We all puffed our Havannahs with the utmost silence, as if we were so many Sachems at a palaver, listening to the narration which issued from the misty tabernacle in which Humpy Harlow was enveloped. He unfolded a tale of wondrous length, which we never interrupted. No sound was heard save that of the voice of Harlow, narrating the story which had to him been confided by the unknown Humphries, or the gentle gliding of the jug, an occasional tingle of a glass, and the soft suspiration of the cigar. On moved the story in its length, breadth, and thickness, for Harlow gave it to us in its full dimensions. He abated it not a jot. The firmness which we displayed was unequalled since the battle of Waterloo. We sat with determined countenances, exhaling smoke and inhaling punch, while the voice still rolled onward. At last Harlow came to an end; and a Babel of conversation burst from lips in which it had been so long imprisoned. Harlow looked proud of his feat, and obtained the thanks of the company, grateful that he had come to a conclusion. How we finished the potteen—converted my bottle of rum into a bowl—(for here Jack Ginger prevailed)—how Jerry Gallagher, by superhuman exertions, succeeded in raising a couple of hundred of oysters for supper—how the company separated, each to get to his domicile as he could—how I found, in the morning, my personal liberty outraged by the hands of that unconstitutional band of gens-d’armes created for the direct purposes of tyranny, and held up to the indignation of all England by the weekly eloquence of the Despatch—how I was introduced to the attention of a magistrate, and recorded in the diurnal page of the newspaper—all this must be left to other historians to narrate.
CHAPTER V.
WHAT STORY IT WAS THAT HUMPY HARLOW TOLD
AT JACK GINGER’S.
At three o’clock on the day after the dinner, Antony Harrison and I found ourselves eating bread and cheese—part of the cheese—at Jack Ginger’s. We recapitulated the events of the preceding evening, and expressed ourselves highly gratified with the entertainment. Most of the good things we had said were revived, served up again, and laughed at once more. We were perfectly satisfied with the parts which we had respectively played, and talked ourselves into excessive good-humour. All on a sudden Jack Ginger’s countenance clouded. He was evidently puzzled; and sat for a moment in thoughtful silence. We asked him, with Oriental simplicity of sense, “Why art thou troubled?” and till a moment he answered—
“What was the story which Humpy Harlow told us about eleven o’clock last night, just as Bob Burke was teeming the last jug?”

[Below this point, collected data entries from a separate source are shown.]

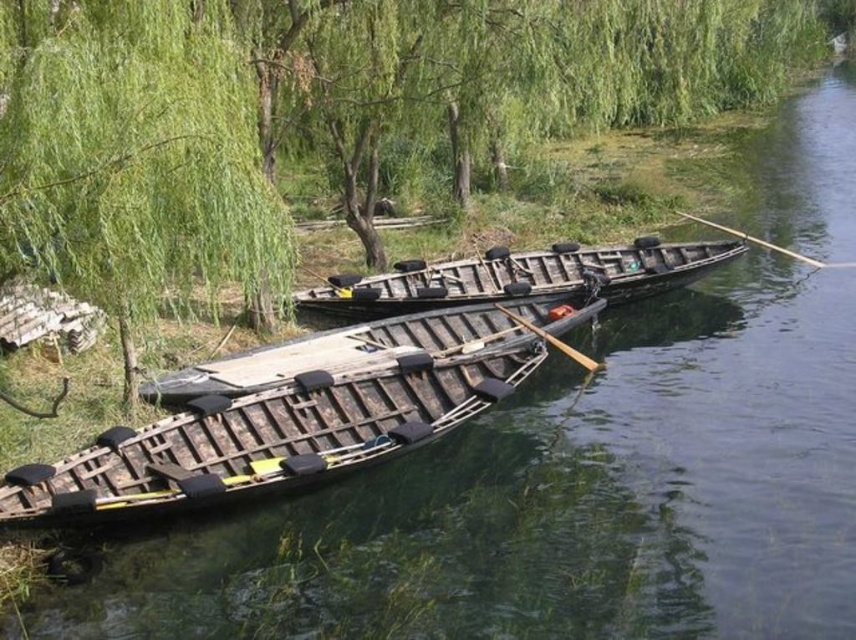 Question: Which object is closer to the camera taking this photo?

Choices:
 (A) wooden boat at center
 (B) wooden smooth paddle at right
 (C) green leafy willow at upper left
 (D) wooden paddle at center

Answer: (C)

Question: Does wooden canoe at center appear on the left side of wooden smooth paddle at right?

Choices:
 (A) no
 (B) yes

Answer: (B)

Question: Can you confirm if wooden boat at center is smaller than wooden canoe at center?

Choices:
 (A) no
 (B) yes

Answer: (B)

Question: Can you confirm if green leafy willow at upper left is positioned to the right of wooden canoe at center?

Choices:
 (A) no
 (B) yes

Answer: (A)

Question: Which of the following is the closest to the observer?

Choices:
 (A) wooden smooth paddle at right
 (B) wooden canoe at center
 (C) wooden paddle at center
 (D) wooden boat at center

Answer: (D)

Question: Estimate the real-world distances between objects in this image. Which object is closer to the wooden boat at center?

Choices:
 (A) wooden paddle at center
 (B) wooden smooth paddle at right

Answer: (A)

“It began,” said I, “with ‘Humphries told me.’”
“It did,” said Antony Harrison, cutting a deep incision into the cheese.
“I know it did,” said Jack Ginger; “but what was it that Humphries had told him? I cannot recollect it if I was to be made Lord Chancellor.”
Antony Harrison and I mused in silence, and racked our brains, but to no purpose. On the tablet of our memories no trace had been engraved, and the tale of Humphries, as reported by Harlow, was as if it were not, so far as we were concerned.
While we were in this perplexity, Joe Macgillicuddy and Bob Burke entered the room.